North Carolina has asked a federal judge to hold off consideration of a case challenging the state's ban on gay marriage until an appeals court rules on a similar case in Virginia.

The Cleveland, Ohio-based United Church of Christ (UCC) filed the lawsuit in March.

The plaintiffs, which also include several gay and lesbian couples who wish to marry, argue that North Carolina's 2012 voter-approved constitutional amendment limiting marriage to heterosexual couples violates the First Amendment of the U.S. Constitution. It is the first of the nearly 6 dozen marriage equality cases filed nationwide to bring First Amendment religious freedom claims.

“A stay of all proceedings pending the United States Court of Appeals for the Fourth Circuit's opinion in Bostic v. Schaefer is appropriate in lieu of the requested injunction,” the state argued in a filing Tuesday. “In that case, the Fourth Circuit is considering arguments that are similar to Plaintiffs' claims.”

A three judge panel of the U.S. Fourth Circuit Court of Appeals in Richmond heard arguments in Bostic v.
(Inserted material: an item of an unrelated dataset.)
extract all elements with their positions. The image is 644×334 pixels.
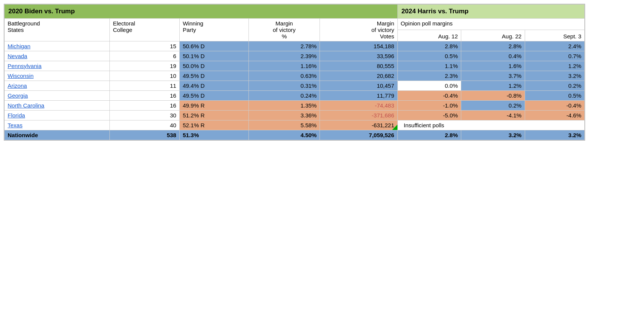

Schaefer on May 13.

The Fourth Circuit holds appellate jurisdiction over district courts in Virginia and North Carolina.

North Carolina filed its request on the same day that a federal judge put a similar case challenging West Virginia's ban on hold pending the outcome of Bostic.

(Related: Judge puts hold on case challenging West Virginia's gay marriage ban.)

In response to plaintiffs' request for the court to rule on the matter, North Carolina officials argued that “the motion for preliminary injunction should be denied because the injunction sought by Plaintiffs will significantly alter the status quo.”

According to gay weekly Q Notes, the court is expected to respond by June 23.